The inspiring, heartfelt, and profound documentary “Daughters” swept this year’s Sundance Film Festival, winning both the Audience Award for U.S. Documentary and the overall Festival Favorite Award. Co-directed by Angela Patton and Natalie Rae, this beautiful film follows four girls and their incarcerated fathers as they prepare to attend a father-daughter dance held in Washington, D.C. Rae was inspired to reach out to Patton, CEO of Girls For A Change, after watching her TED Talk about their program Date With Dad Weekend. Together, they have created a film that is as touching and personal as it is informative and vital, shining a light on how programs like this can help heal family wounds caused by this separation. The film also shows the visceral impact of harmful policies, like the restriction and, in some cases, outright elimination of touch visits, on the well-being of both the girls and their fathers. 

Based in Richmond, Virginia, Patton is a fierce activist and advocate for what she calls “at-promise” Black girls in her community, dedicating her life to making sure they feel not only seen and heard but also celebrated as they come of age. In fact, the Date With Dad Weekend came about directly due to requests from girls participating in other programs run by Girls For A Change. Originally from Vancouver but based in Los Angeles, co-director Rae got her start directing music videos. Her video for Serena Ryder’s ‘Stompa’ won Rock Video of the Year at the iHeartRadio Much Music Video Awards in 2013, and she has collaborated on visual works for a multitude of musical artists, including Leon Bridges and H.E.R. She has also directed brand spots for Adidas, Booking.com, and lululemon.

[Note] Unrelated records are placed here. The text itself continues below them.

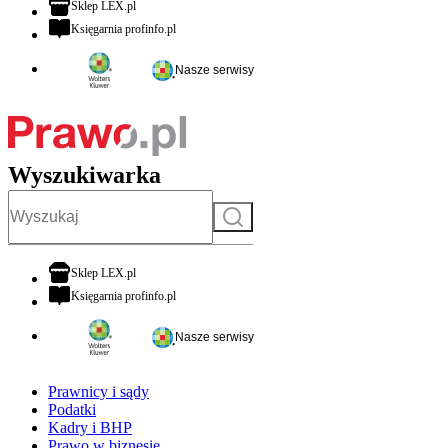
otwiera się w nowej karcie
Sklep LEX.pl
otwiera się w nowej karcie
Księgarnia profinfo.pl
Nasze serwisy
Wyszukiwarka
Szukaj
otwiera się w nowej karcie
Sklep LEX.pl
otwiera się w nowej karcie
Księgarnia profinfo.pl
Nasze serwisy
Prawnicy i sądy
Podatki
Kadry i BHP
Prawo w biznesie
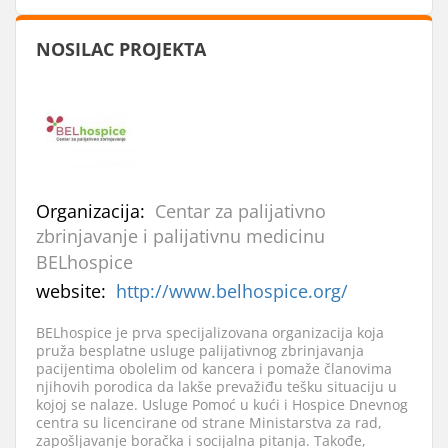
NOSILAC PROJEKTA
Organizacija:
Centar za palijativno
zbrinjavanje i palijativnu medicinu
BELhospice
website:
http://www.belhospice.org/
BELhospice je prva specijalizovana organizacija koja
pruža besplatne usluge palijativnog zbrinjavanja
pacijentima obolelim od kancera i pomaže članovima
njihovih porodica da lakše prevažiđu tešku situaciju u
kojoj se nalaze. Usluge Pomoć u kući i Hospice Dnevnog
centra su licencirane od strane Ministarstva za rad,
zapošljavanje boračka i socijalna pitanja. Takođe,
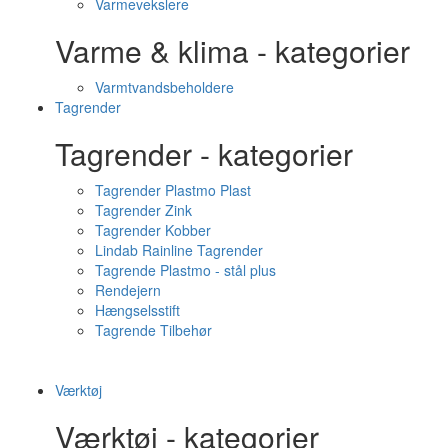
Varmevekslere
Varme & klima - kategorier
Varmtvandsbeholdere
Tagrender
Tagrender - kategorier
Tagrender Plastmo Plast
Tagrender Zink
Tagrender Kobber
Lindab Rainline Tagrender
Tagrende Plastmo - stål plus
Rendejern
Hængselsstift
Tagrende Tilbehør
Værktøj
Værktøj - kategorier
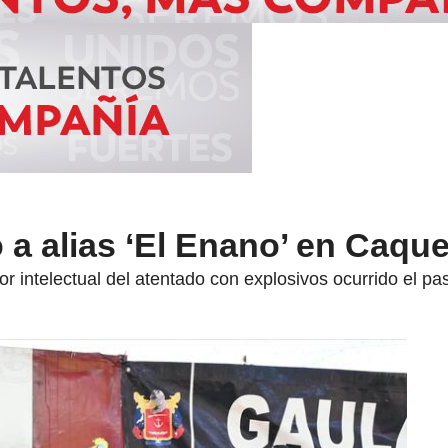
ó a alias ‘El Enano’ en Caqu
r intelectual del atentado con explosivos ocurrido el p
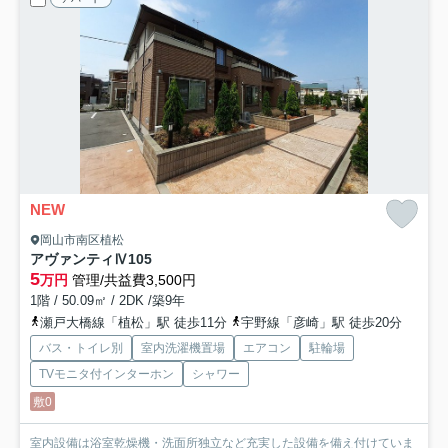
NEW
岡山市南区植松
アヴァンティⅣ
105
5
万円
管理/共益費3,500円
1階 / 50.09㎡ / 2DK /築9年
瀬戸大橋線「植松」駅 徒歩11分
宇野線「彦崎」駅 徒歩20分
バス・トイレ別
室内洗濯機置場
エアコン
駐輪場
TVモニタ付インターホン
シャワー
敷0
室内設備は浴室乾燥機・洗面所独立など充実した設備を備え付けていま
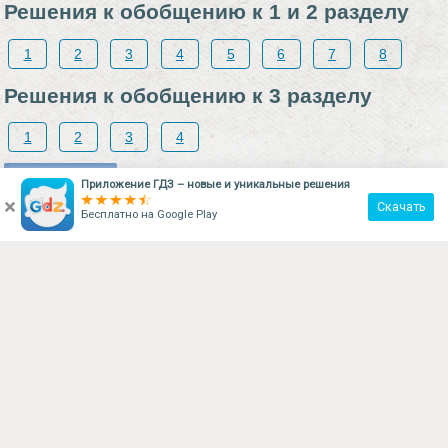
Решения к обобщению к 1 и 2 разделу
1
2
3
4
5
6
7
8
Решения к обобщению к 3 разделу
1
2
3
4
Поделиться
Приложение ГДЗ – новые и уникальные решения
×
Скачать
Бесплатно на
Google Play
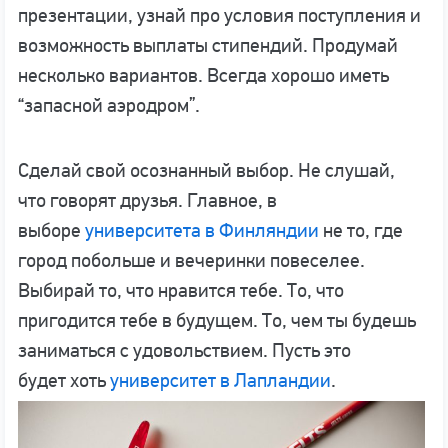
презентации, узнай про условия поступления и
возможность выплаты стипендий. Продумай
несколько вариантов. Всегда хорошо иметь
“запасной аэродром”.
Сделай свой осознанный выбор. Не слушай,
что говорят друзья. Главное, в
выборе
университета в Финляндии
не то, где
город побольше и вечеринки повеселее.
Выбирай то, что нравится тебе. То, что
пригодится тебе в будущем. То, чем ты будешь
заниматься с удовольствием. Пусть это
будет хоть
университет в Лапландии
.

The first feature film from Patton and Rae, “Daughters,” is the culmination of eight years of collaboration and a shared cinematic vision for bringing these girls’ stories—and wisdom—to the world.

For this month’s Female Filmmakers in Focus column, RogerEbert.com spoke to Patton and Rae over Zoom about how their collaboration first began, the journeys they went on with these girls, working with them on how they will be presented in the film, and finding the right emotional ending for the documentary.

Angela, I read that you’d been approached several times to bring this story to the screen, and when you met Natalie, you knew you had the right partner. What was that meeting like, and how did you realize she was the right person to help bring this story to the screen?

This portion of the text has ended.